Quiso recordarle que no era buena idea. El trabajo en el puerto era pesado y todo debía estar listo a primera hora. Ambos tenían familias que mantener y a Samir no le hacía ninguna gracia arriesgar su puesto por los desvaríos de un loco —aunque ese loco fuera Eugène—. Pero cuanto más tardaba en llegar la respuesta, más intensa era la emoción con que lo sujetaba. ¿Cómo negarse?

—Está bien —decidió al fin. 


Nota de autor

Hola, queridas y queridos lectores: es un placer dar inicio formal a esta novela.

Haremos un breve recuento histórico para ponerlos en contexto.

A finales del siglo XVIII Francia atravesaba una crisis económica. La corte de Versalles despilfarraba grandes cantidades de dinero en bailes suntuosos; El rey Luis XVI había patrocinado la independencia de Estados Unidos; y la nación venía de una largo invierno que dejó como consecuencia malas cosechas. Por todo lo anterior, el precio de los alimentos subió. Un tercio de la población estaba desempleado y solo los comerciantes, campesinos y obreros (pertenecientes al tercer estado) pagaban impuestos. Los nobles y el clero no lo hacían. 

Todo lo anterior desencadenó en el malestar del pueblo. El tercer estado  exigió un cambio en la política económica.  El rey, incapaz de hacer frente a las reformas exigidas, fue ineficiente en evitar el inicio de la Revolución.

Muchos burgueses ilustrados elevaron la voz en las plazas de París y en el Palais Royal, el cual se convirtió en uno de los principales puntos de reunión delos revolucionarios.

Las mujeres tuvieron un importante rol durante la revolución francesa, sin embargo al final fueron excluidas en la Declaración de los derechos del hombre y del ciudadano pronunciada el 26 de agosto de 1789. 
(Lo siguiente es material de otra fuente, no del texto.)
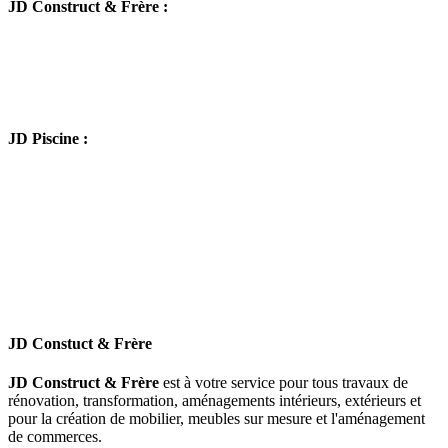
JD Construct & Frère :
JD Piscine :
JD Constuct & Frère
JD Construct & Frère
est à votre service pour tous travaux de
rénovation, transformation, aménagements intérieurs, extérieurs et
pour la création de mobilier, meubles sur mesure et l'aménagement
de commerces.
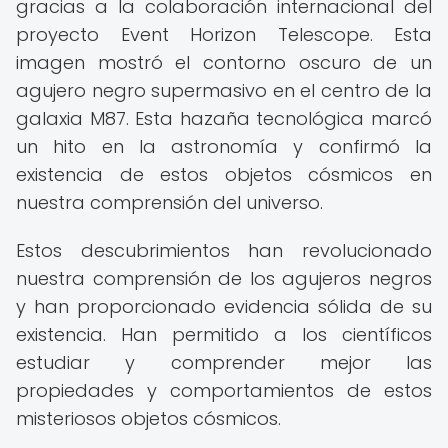
gracias a la colaboración internacional del
proyecto Event Horizon Telescope. Esta
imagen mostró el contorno oscuro de un
agujero negro supermasivo en el centro de la
galaxia M87. Esta hazaña tecnológica marcó
un hito en la astronomía y confirmó la
existencia de estos objetos cósmicos en
nuestra comprensión del universo.
Estos descubrimientos han revolucionado
nuestra comprensión de los agujeros negros
y han proporcionado evidencia sólida de su
existencia. Han permitido a los científicos
estudiar y comprender mejor las
propiedades y comportamientos de estos
misteriosos objetos cósmicos.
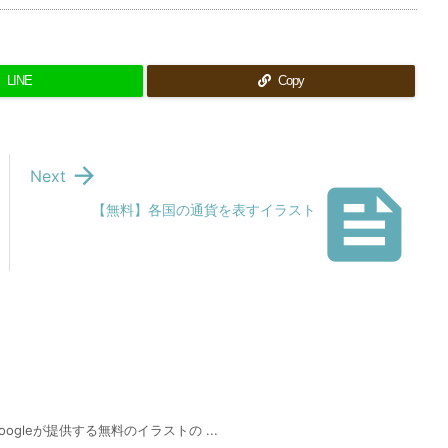
LINE
Copy

Next

【無料】各国の通貨を表すイラスト
gleが提供する無料のイラストの ...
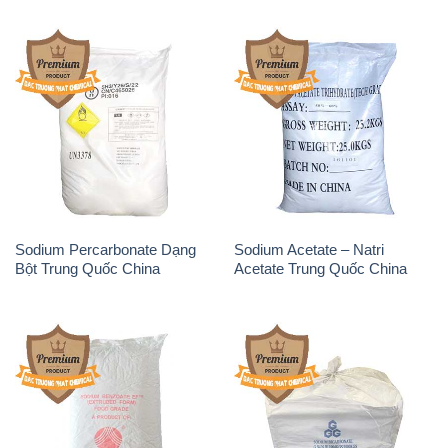
Sodium Percarbonate Dạng
Sodium Acetate – Natri
Bột Trung Quốc China
Acetate Trung Quốc China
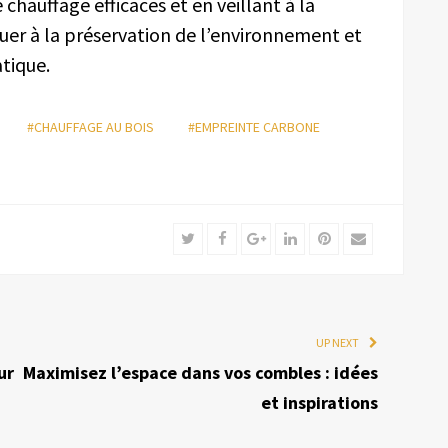
 chauffage efficaces et en veillant à la
uer à la préservation de l’environnement et
tique.
#CHAUFFAGE AU BOIS
#EMPREINTE CARBONE
Twitter
Facebook
Google+
LinkedIn
Pinterest
Email
UP NEXT
ur
Maximisez l’espace dans vos combles : idées
et inspirations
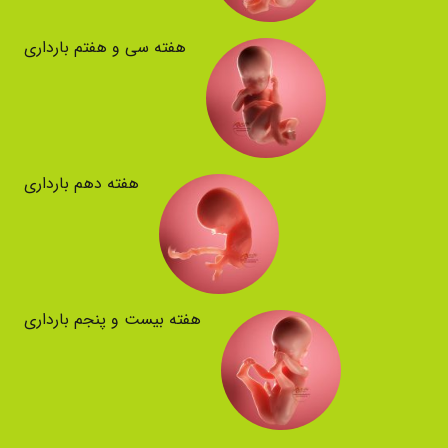
هفته سی و هفتم بارداری
هفته دهم بارداری
هفته بیست و پنجم بارداری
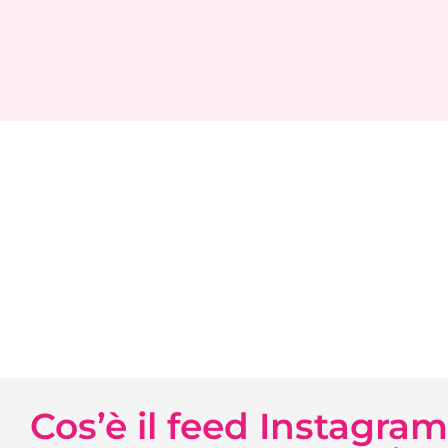
Cos’è il feed Instagra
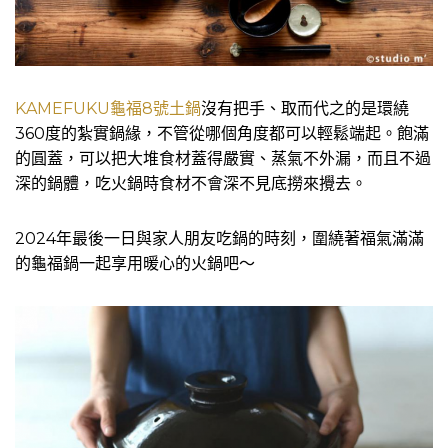
KAMEFUKU龜福8號土鍋
沒有把手、取而代之的是環繞
360度的紮實鍋緣，不管從哪個角度都可以輕鬆端起。飽滿
的圓蓋，可以把大堆食材蓋得嚴實、蒸氣不外漏，而且不過
深的鍋體，吃火鍋時食材不會深不見底撈來攪去。
2024年最後一日與家人朋友吃鍋的時刻，圍繞著福氣滿滿
的龜福鍋一起享用暖心的火鍋吧～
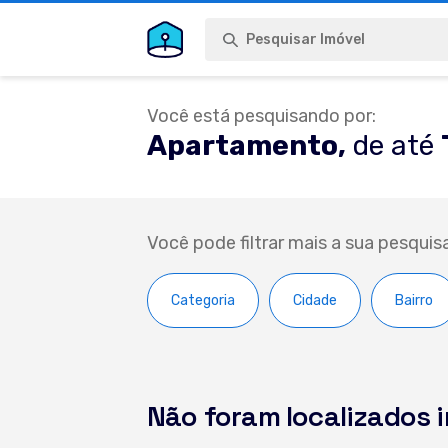
Pesquisar Imóvel
Você está pesquisando por:
Apartamento,
de até
Você pode filtrar mais a sua pesquis
Categoria
Cidade
Bairro
Não foram localizados 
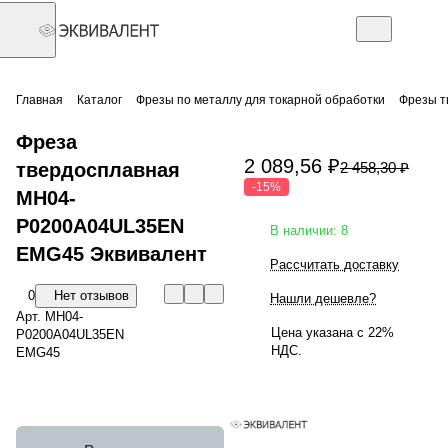
Главная
Каталог
Фрезы по металлу для токарной обработки
Фрезы т
Фреза
2 089,56 ₽
твердосплавная
2 458,30 ₽
-15%
MH04-
P0200A04UL35EN
В наличии: 8
EMG45 Эквивалент
Рассчитать доставку
0
Нет отзывов
Нашли дешевле?
Арт.
MH04-
Цена указана с 22%
P0200A04UL35EN
НДС.
EMG45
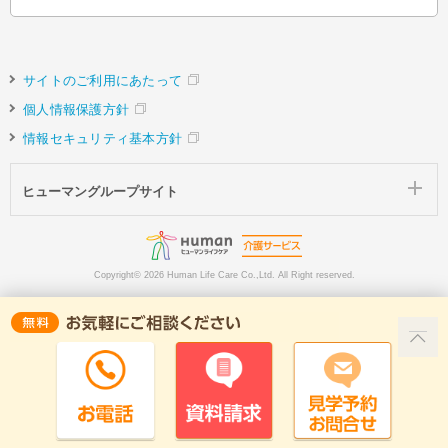
サイトのご利用にあたって
個人情報保護方針
情報セキュリティ基本方針
ヒューマングループサイト
Copyright©
2026 Human Life Care Co.,Ltd. All Right reserved.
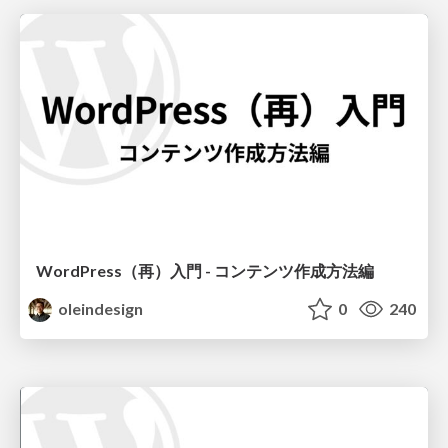
WordPress（再）入門 - コンテンツ作成方法編
oleindesign
0
240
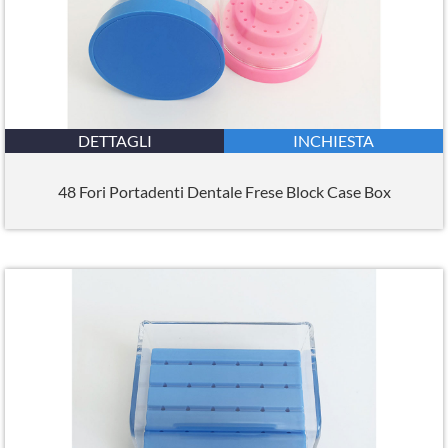
DETTAGLI
INCHIESTA
48 Fori Portadenti Dentale Frese Block Case Box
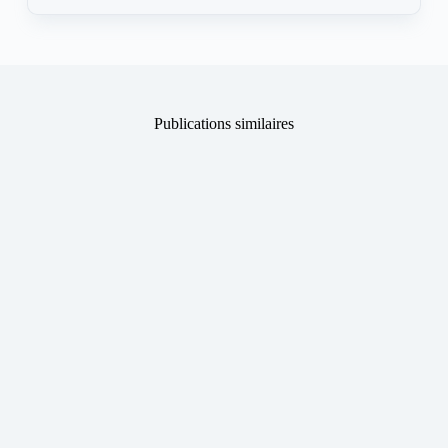
Publications similaires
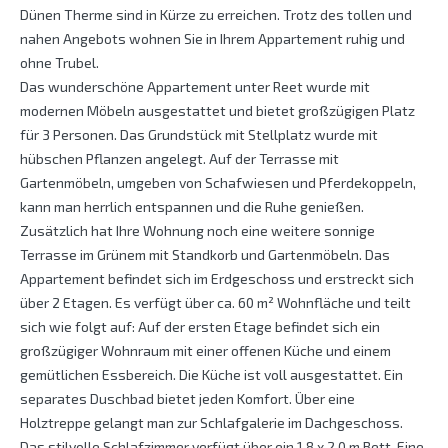
Dünen Therme sind in Kürze zu erreichen. Trotz des tollen und
nahen Angebots wohnen Sie in Ihrem Appartement ruhig und
ohne Trubel.
Das wunderschöne Appartement unter Reet wurde mit
modernen Möbeln ausgestattet und bietet großzügigen Platz
für 3 Personen. Das Grundstück mit Stellplatz wurde mit
hübschen Pflanzen angelegt. Auf der Terrasse mit
Gartenmöbeln, umgeben von Schafwiesen und Pferdekoppeln,
kann man herrlich entspannen und die Ruhe genießen.
Zusätzlich hat Ihre Wohnung noch eine weitere sonnige
Terrasse im Grünem mit Standkorb und Gartenmöbeln. Das
Appartement befindet sich im Erdgeschoss und erstreckt sich
über 2 Etagen. Es verfügt über ca. 60 m² Wohnfläche und teilt
sich wie folgt auf: Auf der ersten Etage befindet sich ein
großzügiger Wohnraum mit einer offenen Küche und einem
gemütlichen Essbereich. Die Küche ist voll ausgestattet. Ein
separates Duschbad bietet jeden Komfort. Über eine
Holztreppe gelangt man zur Schlafgalerie im Dachgeschoss.
Das stilvolle Schlafzimmer verfügt über ein 1,8 x 2,0 m Bett. Eine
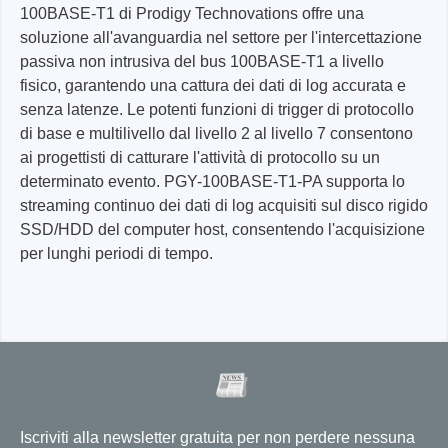
100BASE-T1 di Prodigy Technovations offre una
soluzione all'avanguardia nel settore per l'intercettazione
passiva non intrusiva del bus 100BASE-T1 a livello
fisico, garantendo una cattura dei dati di log accurata e
senza latenze. Le potenti funzioni di trigger di protocollo
di base e multilivello dal livello 2 al livello 7 consentono
ai progettisti di catturare l'attività di protocollo su un
determinato evento. PGY-100BASE-T1-PA supporta lo
streaming continuo dei dati di log acquisiti sul disco rigido
SSD/HDD del computer host, consentendo l'acquisizione
per lunghi periodi di tempo.
Iscriviti alla newsletter gratuita per non perdere nessuna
La cita que aparece en negritas fue pronunciada por  Olympe de Gouges, quien en 1791 escribió su famosa Declaración de los derechos de la mujer y la ciudadana. El manifiesto comenzaba con dicha frase. Nos hemos tomado la licencia de colocarla en este momento para  hacer énfasis en el papel jugado por las mujeres durante la revolución francesa.